- Data for this task -
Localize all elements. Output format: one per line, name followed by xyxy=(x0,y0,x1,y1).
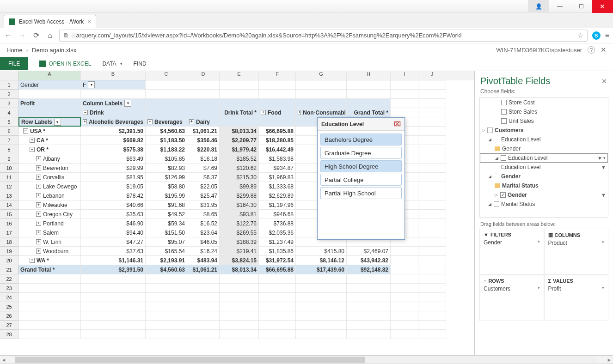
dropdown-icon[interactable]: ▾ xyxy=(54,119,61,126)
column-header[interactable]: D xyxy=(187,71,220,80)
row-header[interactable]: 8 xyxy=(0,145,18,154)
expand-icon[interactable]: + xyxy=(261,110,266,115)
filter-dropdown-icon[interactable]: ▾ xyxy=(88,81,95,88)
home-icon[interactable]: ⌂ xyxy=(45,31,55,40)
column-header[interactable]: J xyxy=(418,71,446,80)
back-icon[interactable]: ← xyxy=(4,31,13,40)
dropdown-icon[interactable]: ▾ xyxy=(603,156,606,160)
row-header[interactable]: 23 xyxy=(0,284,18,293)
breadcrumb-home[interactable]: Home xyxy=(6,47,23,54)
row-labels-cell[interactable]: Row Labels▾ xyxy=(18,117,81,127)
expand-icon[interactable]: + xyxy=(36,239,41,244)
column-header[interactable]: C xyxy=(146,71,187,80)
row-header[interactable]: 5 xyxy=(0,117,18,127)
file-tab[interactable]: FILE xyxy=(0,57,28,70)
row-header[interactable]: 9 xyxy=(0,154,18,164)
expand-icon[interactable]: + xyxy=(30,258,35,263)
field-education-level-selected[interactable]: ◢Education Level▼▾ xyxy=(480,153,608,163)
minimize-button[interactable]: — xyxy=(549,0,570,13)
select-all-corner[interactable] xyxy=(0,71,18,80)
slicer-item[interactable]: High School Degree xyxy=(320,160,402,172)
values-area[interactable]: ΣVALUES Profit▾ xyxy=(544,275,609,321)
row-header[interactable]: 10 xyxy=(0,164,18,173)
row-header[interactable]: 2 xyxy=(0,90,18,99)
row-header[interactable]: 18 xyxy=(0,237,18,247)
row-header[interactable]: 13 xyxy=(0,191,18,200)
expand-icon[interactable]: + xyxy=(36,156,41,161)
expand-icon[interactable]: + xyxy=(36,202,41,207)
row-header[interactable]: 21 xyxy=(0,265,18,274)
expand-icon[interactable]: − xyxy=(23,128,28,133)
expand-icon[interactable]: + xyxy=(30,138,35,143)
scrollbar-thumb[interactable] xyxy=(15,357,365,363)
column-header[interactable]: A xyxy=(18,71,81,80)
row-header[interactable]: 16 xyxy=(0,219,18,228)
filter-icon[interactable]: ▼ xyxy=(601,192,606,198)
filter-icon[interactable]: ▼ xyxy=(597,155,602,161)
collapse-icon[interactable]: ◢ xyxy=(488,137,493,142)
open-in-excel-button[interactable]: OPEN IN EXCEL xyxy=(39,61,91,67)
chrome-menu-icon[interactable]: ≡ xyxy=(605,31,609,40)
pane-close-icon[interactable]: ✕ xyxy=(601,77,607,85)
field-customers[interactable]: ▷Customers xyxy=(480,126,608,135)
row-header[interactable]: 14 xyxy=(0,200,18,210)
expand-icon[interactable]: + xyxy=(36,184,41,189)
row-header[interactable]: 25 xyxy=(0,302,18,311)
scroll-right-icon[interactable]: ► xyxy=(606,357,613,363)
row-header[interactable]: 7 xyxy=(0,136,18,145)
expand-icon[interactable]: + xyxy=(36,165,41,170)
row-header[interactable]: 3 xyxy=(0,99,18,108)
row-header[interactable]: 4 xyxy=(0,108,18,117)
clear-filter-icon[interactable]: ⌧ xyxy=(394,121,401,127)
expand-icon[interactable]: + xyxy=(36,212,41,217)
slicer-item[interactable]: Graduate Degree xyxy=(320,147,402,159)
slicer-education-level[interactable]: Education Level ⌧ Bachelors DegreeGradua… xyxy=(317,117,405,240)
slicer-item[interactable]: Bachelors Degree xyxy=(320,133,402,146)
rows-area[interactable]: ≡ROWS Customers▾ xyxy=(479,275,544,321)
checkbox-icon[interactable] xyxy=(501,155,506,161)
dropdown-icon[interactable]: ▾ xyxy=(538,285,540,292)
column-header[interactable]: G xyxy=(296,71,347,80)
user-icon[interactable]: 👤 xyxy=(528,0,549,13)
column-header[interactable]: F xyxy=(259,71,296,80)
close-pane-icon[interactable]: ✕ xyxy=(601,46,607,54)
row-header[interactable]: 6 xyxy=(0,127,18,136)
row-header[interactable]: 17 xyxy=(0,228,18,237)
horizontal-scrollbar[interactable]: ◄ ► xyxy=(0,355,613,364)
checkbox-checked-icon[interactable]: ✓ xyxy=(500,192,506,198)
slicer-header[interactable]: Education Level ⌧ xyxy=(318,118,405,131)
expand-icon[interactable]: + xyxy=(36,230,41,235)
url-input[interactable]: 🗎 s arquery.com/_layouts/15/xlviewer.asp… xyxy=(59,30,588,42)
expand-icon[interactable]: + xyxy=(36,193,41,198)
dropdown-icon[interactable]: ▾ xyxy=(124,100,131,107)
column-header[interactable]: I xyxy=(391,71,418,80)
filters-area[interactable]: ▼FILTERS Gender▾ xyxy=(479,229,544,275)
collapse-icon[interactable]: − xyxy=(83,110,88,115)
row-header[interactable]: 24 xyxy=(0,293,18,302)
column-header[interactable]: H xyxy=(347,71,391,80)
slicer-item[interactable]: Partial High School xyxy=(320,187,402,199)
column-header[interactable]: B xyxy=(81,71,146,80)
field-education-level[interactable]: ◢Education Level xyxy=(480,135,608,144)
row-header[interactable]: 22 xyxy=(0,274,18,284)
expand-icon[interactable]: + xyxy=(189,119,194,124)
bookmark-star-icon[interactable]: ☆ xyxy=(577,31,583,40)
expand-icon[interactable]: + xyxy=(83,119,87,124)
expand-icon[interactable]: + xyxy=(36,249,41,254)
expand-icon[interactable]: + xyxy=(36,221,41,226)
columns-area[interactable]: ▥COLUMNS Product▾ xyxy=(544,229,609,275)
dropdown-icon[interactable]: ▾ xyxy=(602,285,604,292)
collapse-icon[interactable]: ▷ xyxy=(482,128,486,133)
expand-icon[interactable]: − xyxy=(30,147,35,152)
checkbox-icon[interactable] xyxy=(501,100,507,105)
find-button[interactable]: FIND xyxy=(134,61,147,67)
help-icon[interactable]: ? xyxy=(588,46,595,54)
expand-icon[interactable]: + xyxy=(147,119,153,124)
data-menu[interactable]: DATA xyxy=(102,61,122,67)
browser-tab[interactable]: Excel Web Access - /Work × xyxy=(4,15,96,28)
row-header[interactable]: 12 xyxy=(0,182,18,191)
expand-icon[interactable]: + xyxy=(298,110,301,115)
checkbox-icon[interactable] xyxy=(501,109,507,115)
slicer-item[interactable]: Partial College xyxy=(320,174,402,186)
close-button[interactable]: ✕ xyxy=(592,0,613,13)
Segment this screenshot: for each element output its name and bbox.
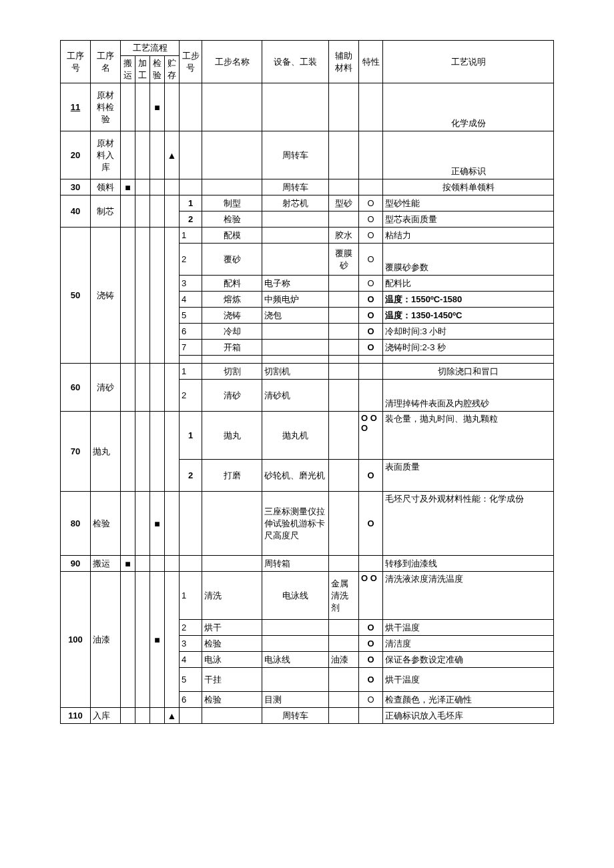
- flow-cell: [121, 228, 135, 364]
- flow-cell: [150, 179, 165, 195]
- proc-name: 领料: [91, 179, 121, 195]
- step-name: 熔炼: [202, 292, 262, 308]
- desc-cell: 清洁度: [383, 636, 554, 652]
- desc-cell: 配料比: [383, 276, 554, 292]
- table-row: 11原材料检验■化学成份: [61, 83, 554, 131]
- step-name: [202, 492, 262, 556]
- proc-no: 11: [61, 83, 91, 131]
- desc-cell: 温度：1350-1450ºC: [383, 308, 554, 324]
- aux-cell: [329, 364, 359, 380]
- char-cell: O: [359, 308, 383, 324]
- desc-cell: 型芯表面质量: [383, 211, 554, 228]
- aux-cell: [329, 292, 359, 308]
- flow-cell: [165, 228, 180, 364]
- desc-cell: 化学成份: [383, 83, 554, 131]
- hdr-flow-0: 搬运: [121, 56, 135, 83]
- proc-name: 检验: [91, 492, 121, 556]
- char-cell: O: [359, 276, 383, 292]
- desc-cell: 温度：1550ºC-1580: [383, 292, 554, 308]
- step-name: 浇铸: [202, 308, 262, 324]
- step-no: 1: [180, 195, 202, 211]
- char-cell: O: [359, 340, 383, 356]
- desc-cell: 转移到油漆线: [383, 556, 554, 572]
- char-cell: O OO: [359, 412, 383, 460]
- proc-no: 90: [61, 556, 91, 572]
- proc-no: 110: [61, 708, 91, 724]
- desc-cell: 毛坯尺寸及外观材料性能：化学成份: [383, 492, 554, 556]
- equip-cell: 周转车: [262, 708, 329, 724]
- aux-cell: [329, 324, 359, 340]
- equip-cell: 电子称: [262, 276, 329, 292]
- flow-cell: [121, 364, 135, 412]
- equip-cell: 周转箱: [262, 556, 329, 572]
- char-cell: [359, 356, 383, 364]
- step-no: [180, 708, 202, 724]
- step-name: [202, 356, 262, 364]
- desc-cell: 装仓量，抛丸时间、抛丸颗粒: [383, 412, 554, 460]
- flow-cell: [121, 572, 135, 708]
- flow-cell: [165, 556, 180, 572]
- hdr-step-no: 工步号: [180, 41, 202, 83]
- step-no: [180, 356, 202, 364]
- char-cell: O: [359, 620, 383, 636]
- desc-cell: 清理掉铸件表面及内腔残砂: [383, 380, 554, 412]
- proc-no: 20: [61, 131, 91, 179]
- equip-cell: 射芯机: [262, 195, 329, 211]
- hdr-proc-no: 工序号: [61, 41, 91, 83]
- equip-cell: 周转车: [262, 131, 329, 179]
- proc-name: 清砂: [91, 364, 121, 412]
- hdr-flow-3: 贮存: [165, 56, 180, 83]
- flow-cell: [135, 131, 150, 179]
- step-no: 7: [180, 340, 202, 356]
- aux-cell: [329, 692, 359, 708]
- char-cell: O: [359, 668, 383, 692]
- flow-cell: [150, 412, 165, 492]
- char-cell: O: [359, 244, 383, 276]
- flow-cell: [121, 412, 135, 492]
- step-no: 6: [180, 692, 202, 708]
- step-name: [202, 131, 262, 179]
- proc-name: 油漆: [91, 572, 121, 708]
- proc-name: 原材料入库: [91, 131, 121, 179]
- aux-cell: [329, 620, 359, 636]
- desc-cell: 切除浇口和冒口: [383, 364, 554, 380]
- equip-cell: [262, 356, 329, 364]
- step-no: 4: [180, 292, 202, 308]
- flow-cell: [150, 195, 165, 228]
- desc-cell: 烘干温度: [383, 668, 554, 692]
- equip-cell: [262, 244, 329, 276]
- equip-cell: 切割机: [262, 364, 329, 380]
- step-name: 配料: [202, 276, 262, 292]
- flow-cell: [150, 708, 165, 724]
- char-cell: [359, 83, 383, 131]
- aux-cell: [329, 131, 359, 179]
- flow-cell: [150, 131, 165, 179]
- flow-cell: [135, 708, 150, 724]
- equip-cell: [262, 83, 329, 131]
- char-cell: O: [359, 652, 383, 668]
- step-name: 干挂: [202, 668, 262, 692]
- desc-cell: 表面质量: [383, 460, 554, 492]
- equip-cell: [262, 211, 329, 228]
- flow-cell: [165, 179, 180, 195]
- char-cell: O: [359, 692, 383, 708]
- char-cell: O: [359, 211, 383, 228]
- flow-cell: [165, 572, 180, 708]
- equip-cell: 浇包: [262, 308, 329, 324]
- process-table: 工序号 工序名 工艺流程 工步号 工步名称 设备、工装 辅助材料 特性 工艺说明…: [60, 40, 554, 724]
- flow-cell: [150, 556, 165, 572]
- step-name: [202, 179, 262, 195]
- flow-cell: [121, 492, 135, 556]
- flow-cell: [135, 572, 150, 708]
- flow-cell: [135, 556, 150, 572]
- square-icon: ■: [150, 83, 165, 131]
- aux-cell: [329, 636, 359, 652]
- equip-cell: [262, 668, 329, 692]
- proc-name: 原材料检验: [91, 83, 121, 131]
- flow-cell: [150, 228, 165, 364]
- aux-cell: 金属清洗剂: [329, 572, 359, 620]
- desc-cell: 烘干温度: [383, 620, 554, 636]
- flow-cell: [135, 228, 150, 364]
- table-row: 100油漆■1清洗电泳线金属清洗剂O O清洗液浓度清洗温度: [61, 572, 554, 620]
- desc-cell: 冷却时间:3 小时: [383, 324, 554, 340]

- Work order -
Scan the listing above and copy all lines containing the word "equip".

- Result of this task -
- equip-cell: 周转车: [262, 708, 329, 724]
- equip-cell: 电子称: [262, 276, 329, 292]
- equip-cell: 周转箱: [262, 556, 329, 572]
- equip-cell: 射芯机: [262, 195, 329, 211]
- equip-cell: 周转车: [262, 131, 329, 179]
- equip-cell: [262, 356, 329, 364]
- equip-cell: [262, 244, 329, 276]
- equip-cell: 切割机: [262, 364, 329, 380]
- equip-cell: [262, 83, 329, 131]
- equip-cell: [262, 211, 329, 228]
- equip-cell: 浇包: [262, 308, 329, 324]
- equip-cell: [262, 668, 329, 692]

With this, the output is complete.